Optimal Settings for Podcast Audio¶

ydl_opts = {
    # Audio extraction
    "format": "bestaudio/best",  # Prefer audio-only streams
    "extract_audio": True,

    # Post-processing with FFmpeg
    "postprocessors": [{
        "key": "FFmpegExtractAudio",
        "preferredcodec": "m4a",
        "preferredquality": "128",  # 128kbps AAC
    }],

    # Output
    "outtmpl": "%(id)s.%(ext)s",  # Filename template

    # Quality/Performance
    "quiet": False,
    "no_warnings": False,
    "retries": 3,
    "fragment_retries": 3,

    # Metadata
    "writeinfojson": False,  # Don't need JSON metadata
    "writethumbnail": False,  # Don't need artwork
}

Authentication Support¶

yt-dlp handles various auth methods:

# HTTP Basic Auth
ydl_opts["username"] = "user@example.com"
ydl_opts["password"] = "secret"

# Bearer Token
ydl_opts["http_headers"] = {
    "Authorization": f"Bearer {token}"
}

# Custom Headers
ydl_opts["http_headers"] = {
    "Cookie": "session=abc123",
    "User-Agent": "Mozilla/5.0...",
}

Performance Characteristics¶

Download Speed¶

Depends on: Source bandwidth, network speed
Typical: 5-10 MB/s for podcasts
Time estimate:
30-minute episode (~25MB): 5-30 seconds
60-minute episode (~50MB): 10-60 seconds
120-minute episode (~100MB): 20-120 seconds

FFmpeg Conversion¶

Negligible for audio-only (< 5 seconds for 1-hour episode)
CPU-bound but very fast
Memory: Low overhead (< 100MB)

Error Scenarios & Handling¶

Common Errors¶

1. Unsupported URL¶

ERROR: Unsupported URL: http://example.com/podcast.mp3

Cause: URL not recognized by yt-dlp extractors Solution: May be a direct audio file, try direct HTTP download

2. Geo-restricted Content¶

ERROR: This video is not available in your country

Cause: Geographic restrictions Solution: Inform user, potentially offer proxy option (future)

3. Authentication Required¶

ERROR: This video is only available for registered users

Cause: Private content needing auth Solution: Prompt for credentials if not configured

4. File Too Large¶

Filesize: 500MB (max: 200MB)

Cause: Very long episode Solution: Warn user, allow override, or split (future feature)

Integration with Phase 1¶

Using Stored Credentials¶

From Phase 1, we have encrypted credentials stored per feed.
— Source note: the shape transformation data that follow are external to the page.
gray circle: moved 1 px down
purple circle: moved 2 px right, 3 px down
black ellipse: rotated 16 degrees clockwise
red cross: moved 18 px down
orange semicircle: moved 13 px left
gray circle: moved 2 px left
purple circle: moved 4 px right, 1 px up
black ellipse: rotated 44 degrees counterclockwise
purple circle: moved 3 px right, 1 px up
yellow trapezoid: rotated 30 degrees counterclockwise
Integration:

from inkwell.config.manager import ConfigManager

config_manager = ConfigManager()
feed_config = config_manager.get_feed("my-podcast")
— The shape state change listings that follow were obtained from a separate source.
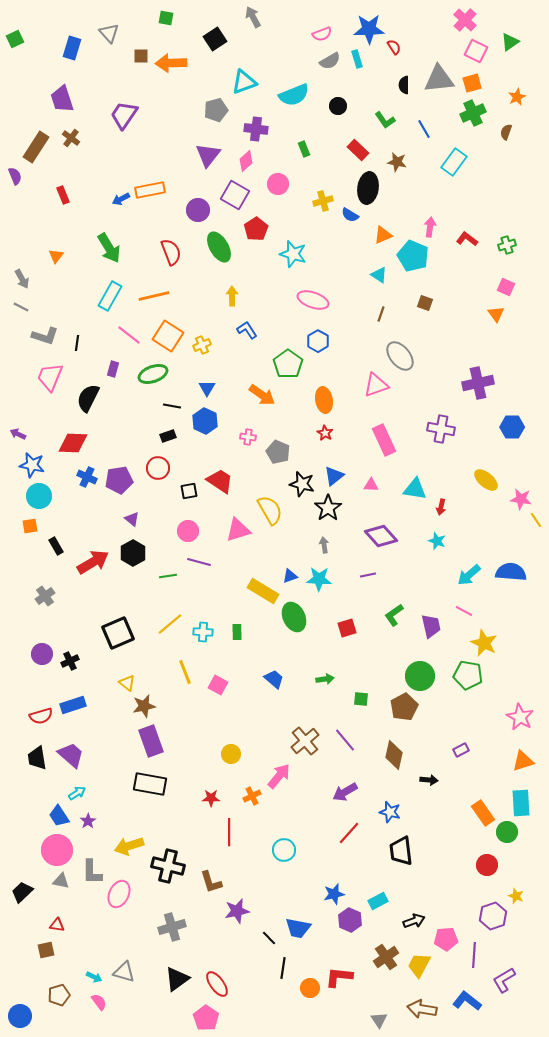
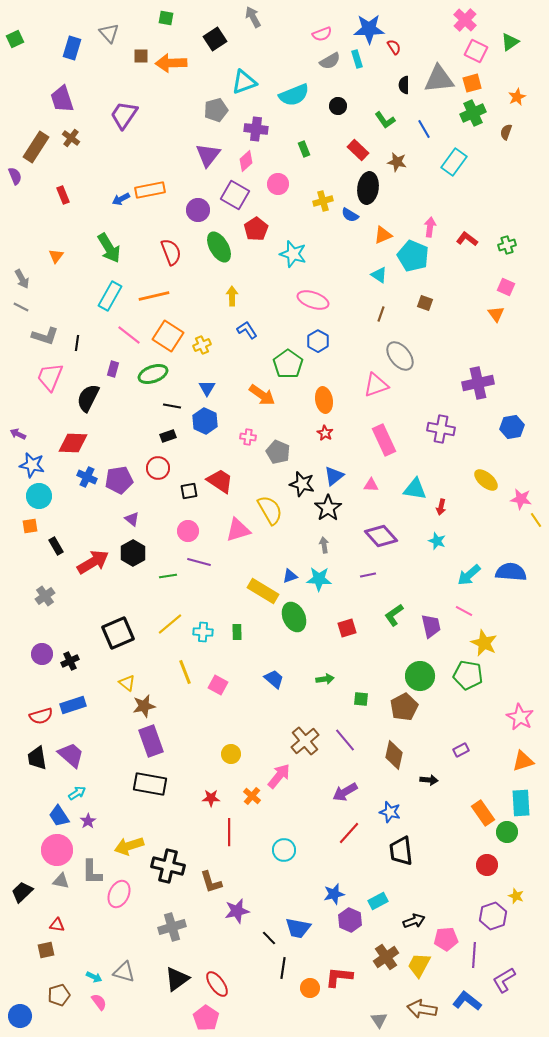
blue hexagon at (512, 427): rotated 10 degrees counterclockwise
orange cross at (252, 796): rotated 24 degrees counterclockwise
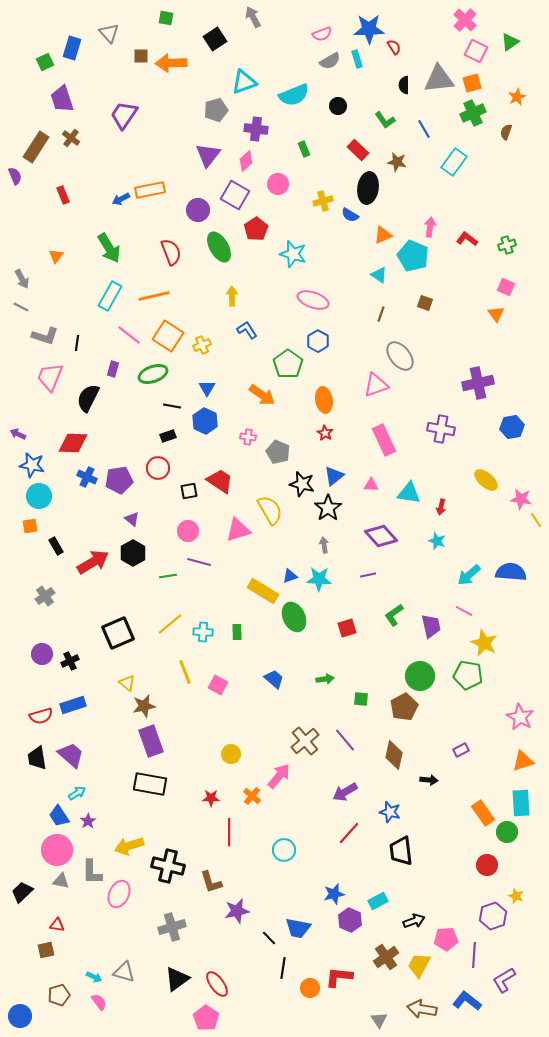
green square at (15, 39): moved 30 px right, 23 px down
cyan triangle at (415, 489): moved 6 px left, 4 px down
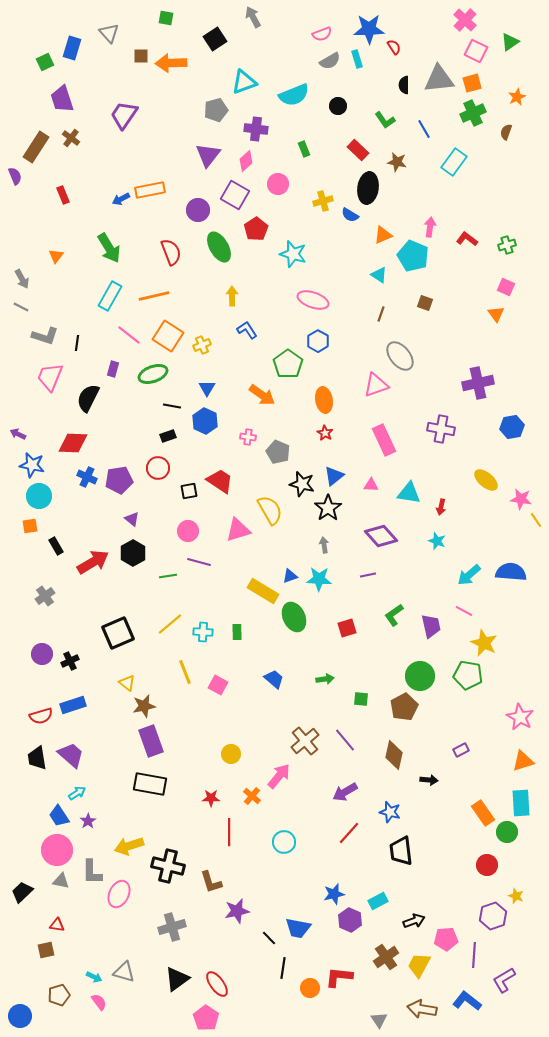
cyan circle at (284, 850): moved 8 px up
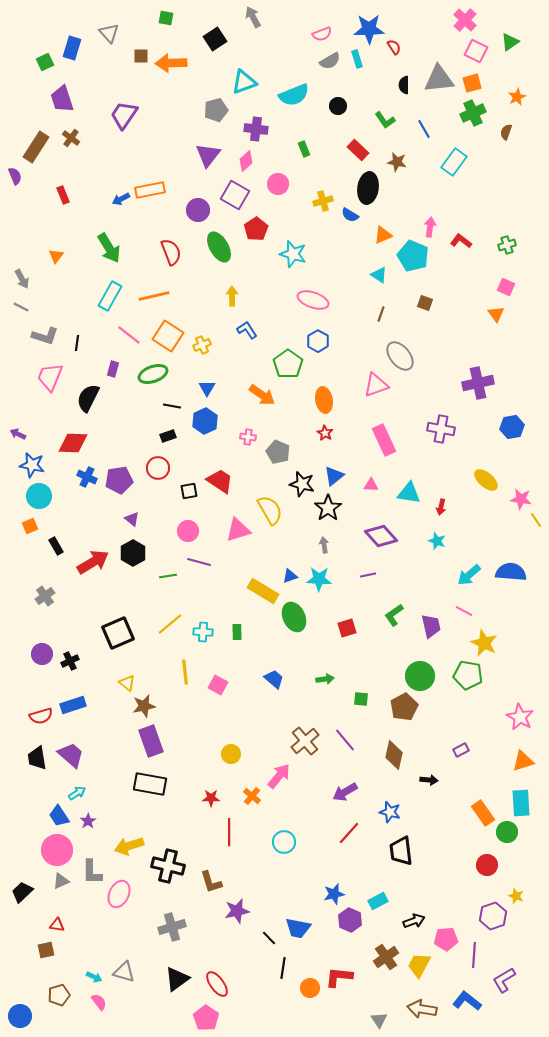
red L-shape at (467, 239): moved 6 px left, 2 px down
blue hexagon at (205, 421): rotated 10 degrees clockwise
orange square at (30, 526): rotated 14 degrees counterclockwise
yellow line at (185, 672): rotated 15 degrees clockwise
gray triangle at (61, 881): rotated 36 degrees counterclockwise
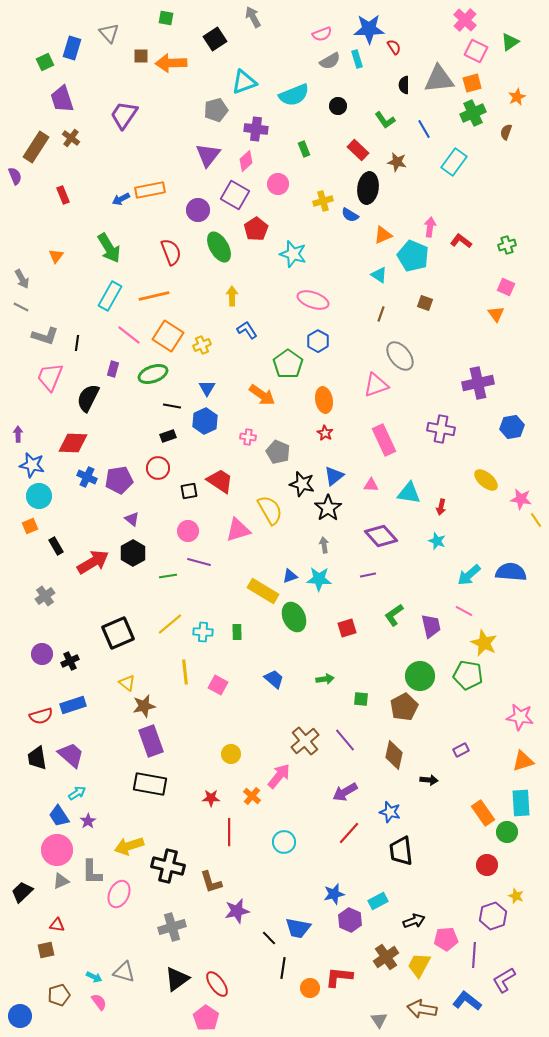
purple arrow at (18, 434): rotated 63 degrees clockwise
pink star at (520, 717): rotated 20 degrees counterclockwise
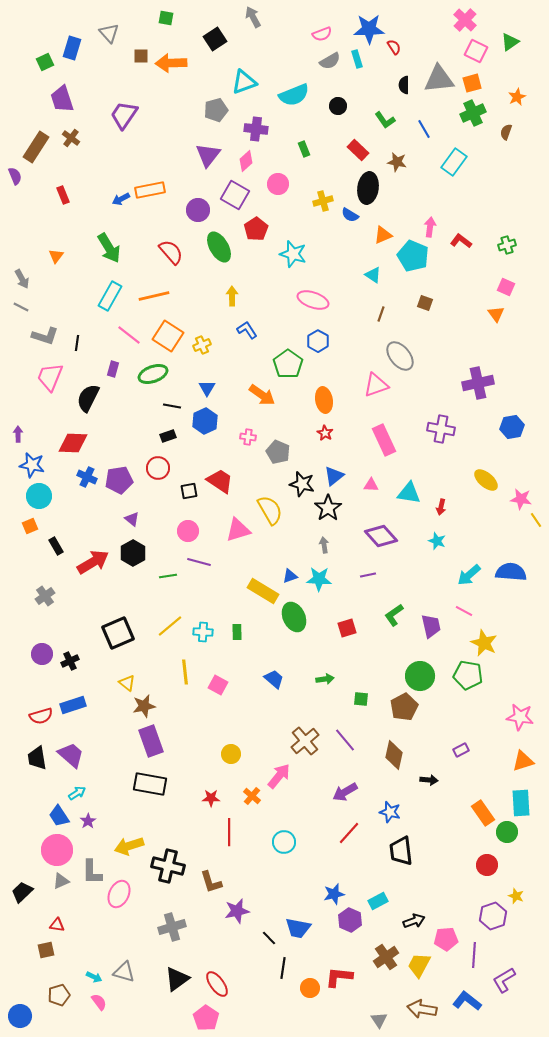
red semicircle at (171, 252): rotated 20 degrees counterclockwise
cyan triangle at (379, 275): moved 6 px left
yellow line at (170, 624): moved 2 px down
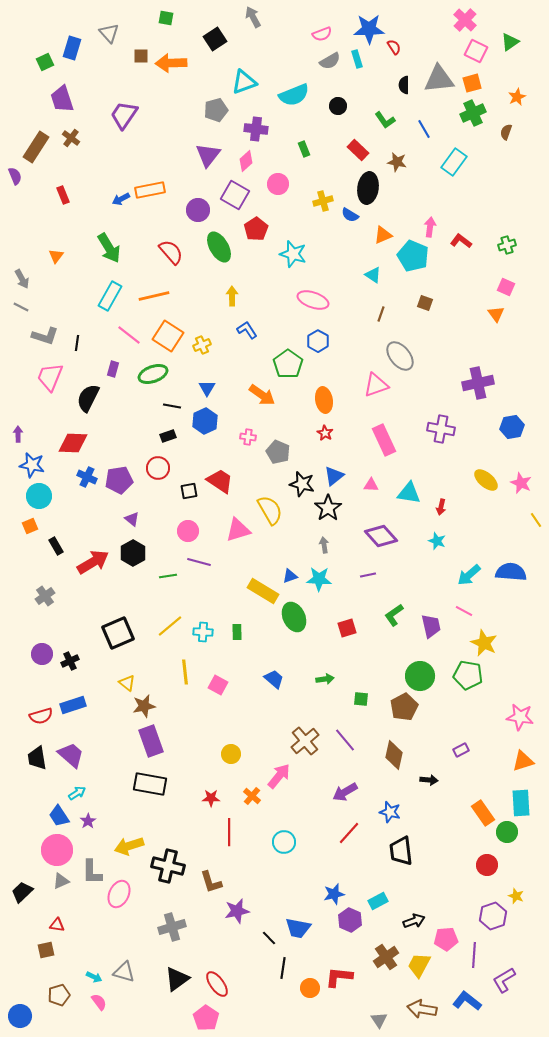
pink star at (521, 499): moved 16 px up; rotated 15 degrees clockwise
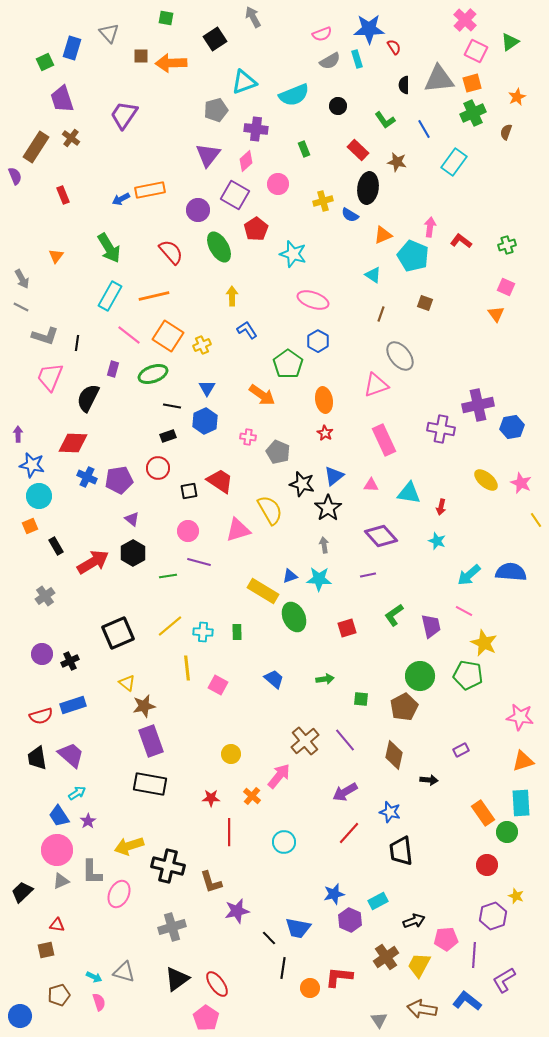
purple cross at (478, 383): moved 22 px down
yellow line at (185, 672): moved 2 px right, 4 px up
pink semicircle at (99, 1002): rotated 18 degrees clockwise
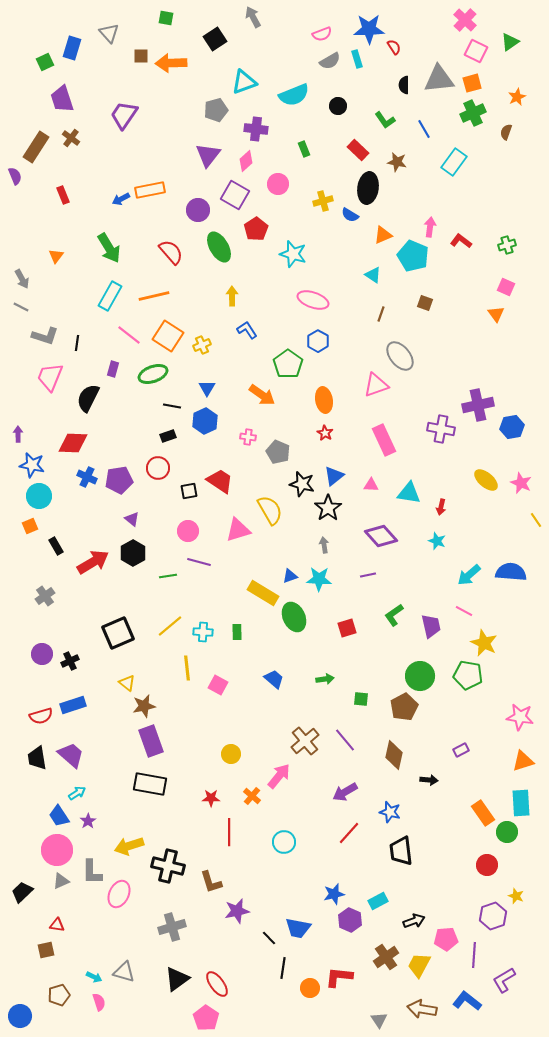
yellow rectangle at (263, 591): moved 2 px down
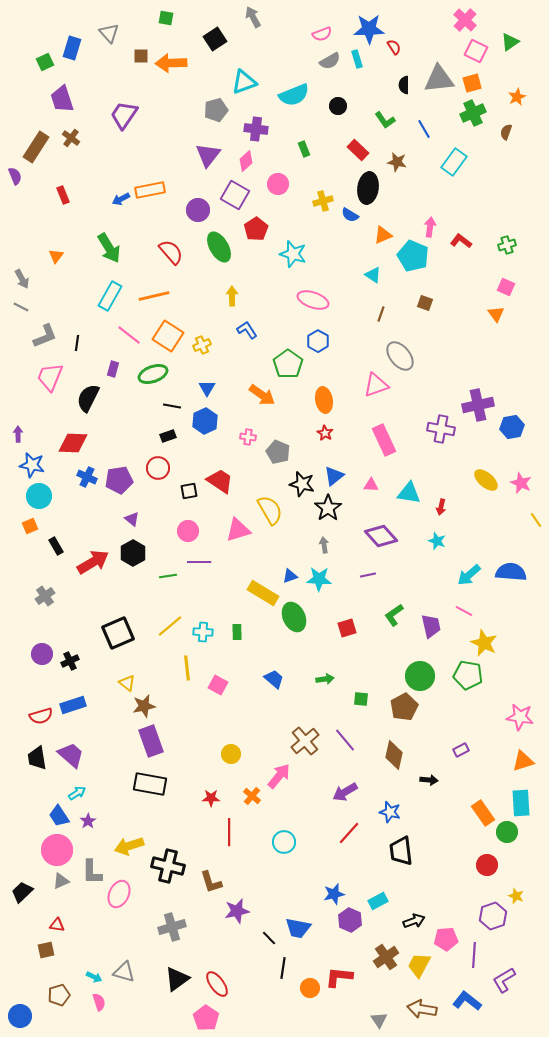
gray L-shape at (45, 336): rotated 40 degrees counterclockwise
purple line at (199, 562): rotated 15 degrees counterclockwise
# Build yt-dlp options with decrypted auth
if feed_config.auth.type == "basic":
    ydl_opts["username"] = feed_config.auth.username  # Auto-decrypted
    ydl_opts["password"] = feed_config.auth.password

elif feed_config.auth.type == "bearer":
    ydl_opts["http_headers"] = {
        "Authorization": f"Bearer {feed_config.auth.token}"
    }

File Management¶

Temporary Storage Strategy¶

Location: ~/.cache/inkwell/audio/ (XDG cache directory)

Lifecycle: 1. Download audio to cache 2. Transcribe with Gemini 3. Delete audio file immediately after 4. Keep only transcripts (in separate cache)
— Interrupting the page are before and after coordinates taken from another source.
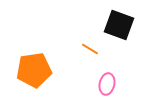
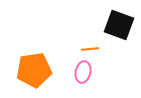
orange line: rotated 36 degrees counterclockwise
pink ellipse: moved 24 px left, 12 px up
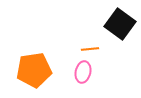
black square: moved 1 px right, 1 px up; rotated 16 degrees clockwise
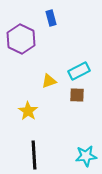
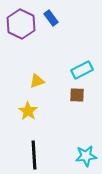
blue rectangle: rotated 21 degrees counterclockwise
purple hexagon: moved 15 px up
cyan rectangle: moved 3 px right, 1 px up
yellow triangle: moved 12 px left
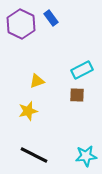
yellow star: rotated 24 degrees clockwise
black line: rotated 60 degrees counterclockwise
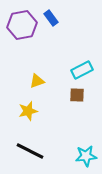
purple hexagon: moved 1 px right, 1 px down; rotated 24 degrees clockwise
black line: moved 4 px left, 4 px up
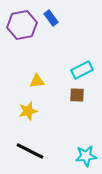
yellow triangle: rotated 14 degrees clockwise
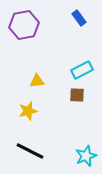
blue rectangle: moved 28 px right
purple hexagon: moved 2 px right
cyan star: rotated 15 degrees counterclockwise
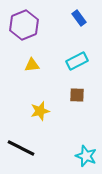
purple hexagon: rotated 12 degrees counterclockwise
cyan rectangle: moved 5 px left, 9 px up
yellow triangle: moved 5 px left, 16 px up
yellow star: moved 12 px right
black line: moved 9 px left, 3 px up
cyan star: rotated 30 degrees counterclockwise
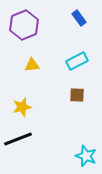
yellow star: moved 18 px left, 4 px up
black line: moved 3 px left, 9 px up; rotated 48 degrees counterclockwise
Why Not Keep Audio: - Large files (50-100MB each) - Not needed after transcription - Privacy: users may not want audio stored - Transcripts are much smaller (< 1MB typically)

Cleanup Strategy¶

# After successful transcription
audio_path.unlink()  # Delete immediately

# Periodic cleanup (startup, or scheduled)
cache_dir = get_cache_dir() / "audio"
for audio_file in cache_dir.glob("*.m4a"):
    # Delete files older than 24 hours
    if (time.time() - audio_file.stat().st_mtime) > 86400:
        audio_file.unlink()

File Size Validation¶

Limits¶

Maximum file size: 500MB (Gemini limit is higher, but protect users)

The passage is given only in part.